「真雀鬼」は雀鬼・桜井章一の現役時代を描いた映像作品「雀鬼」の続編に当たる映像作品です。
20年ぐらい前の作品なので現在では知らない方も多いと思いますが、麻雀をテーマにした映像作品の中ではまさに最高峰です。
闘牌シーンのクオリティが非常に高く麻雀が好きな方なら絶対に楽しめますし、強くなるヒントが色んなところにたくさん散りばめられています。
昭和の香りがプンプンただよっていたり、一部の俳優さんの演技が異様にクサ過ぎたり、逆に素人っぽいこともあるにはあるのですが、そんなことはどうでも良くなるぐらいに面白い作品です。

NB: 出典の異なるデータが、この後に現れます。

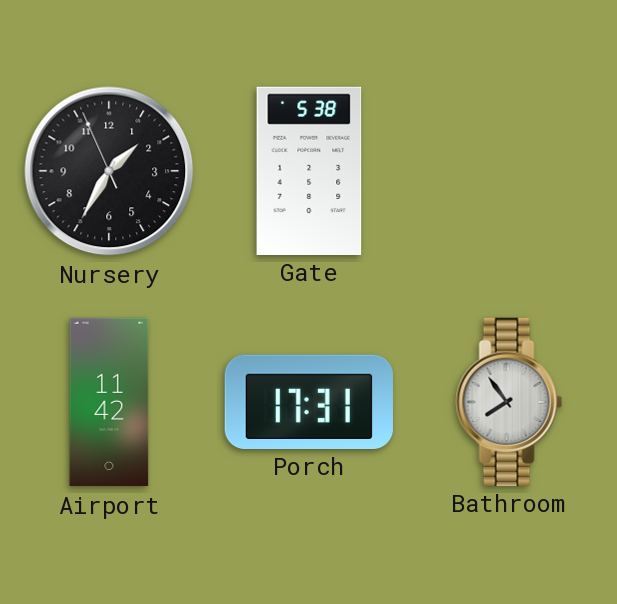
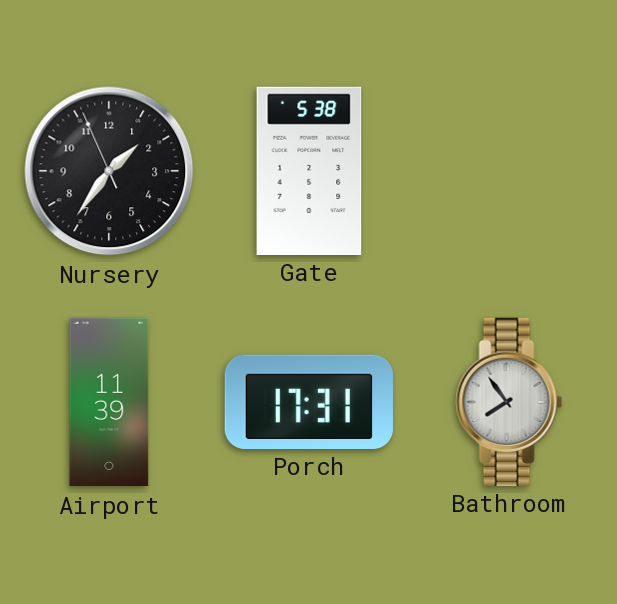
Nursery: 1:34 -> 1:35
Airport: 11:42 -> 11:39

麻雀が好きだけどまだ観たことがないという方は絶対に観ましょう。古い作品ですが超おすすめです。
※視聴方法についてはこちらで別にまとめています→真雀鬼の動画を視聴する方法
主演はやっぱり清水健太郎
主演は清水健太郎さんという方で何度かブレイクした有名な俳優さんなのですが、残念ながら何度も逮捕されたりしていて最近はすっかりお目にかかれません。
「真雀鬼」の前作品である「雀鬼」の頃はほっそりしているのですが、逮捕されて服役して帰ってきたらなぜか太っていてその状態で続編の「真・雀鬼」に出演してます。
刑務所って入所したら普通は痩せていくと思うんですが・・・
それでも太ったということは、芸能人ということで特別待遇やら豪華な差し入れでもあったんでしょうかね?(^_^;)
ともあれ、「雀鬼」と「真・雀鬼」では外見的にほぼ別人ですが同一人物です。
新雀鬼、各話ごとの雑感
つい最近になって見直したのですが、各話ごとに感想とか見どころとかを雑感としてそれぞれ書いています。流れの話とかツキの話とか、強くなるためのヒントがいっぱいであることを再確認しました。
※関連記事→雀鬼シリーズを見直してみて再確認できたこと
『真雀鬼1』
前シリーズと比べると雀鬼の姿が大きく変わっていますが先に述べたとおり同一人物です。刑務所でいったい何があったんだw
萩原流行さんとの勝負がメインエピソードですが、石本(弟)との対局で地味に流れの話をしていたりしてとても参考になります。
印象的だったのはラーメン屋でのこのやりとりですね。
大吾「なんでボロ負けしたヤツの麻雀が`いい麻雀`なんですか?」
雀鬼「最後まで卓にのってた」
大吾「でも勝たなきゃ一文にもならないじゃないですか」
雀鬼「そうだなぁ」
一見は何気ない会話に思えますが、きっとこの思考の違いが強さに対する意識の差を生むんでしょうね。
『真雀鬼2』
組織に属する西村(倉田てつを)と、一匹狼で凌ぐ雀鬼との勝負がメインエピソードですが、雀熊達がカモを引き込む手口などを見るのも面白いです。
しかしそれにしても・・・大吾が下手うったあとに「大売り出し」の文字を背中にした本物の雀鬼はいったい何屋さんの役なんですかw
『真雀鬼3』
関西から来た代打ちの龍(そのまんま東)と雀鬼の勝負です。勝負師として真剣勝負を楽しみたい龍と、汚い手をつかってでも利権を手にしようという悪い人達とのやりとりも面白いです。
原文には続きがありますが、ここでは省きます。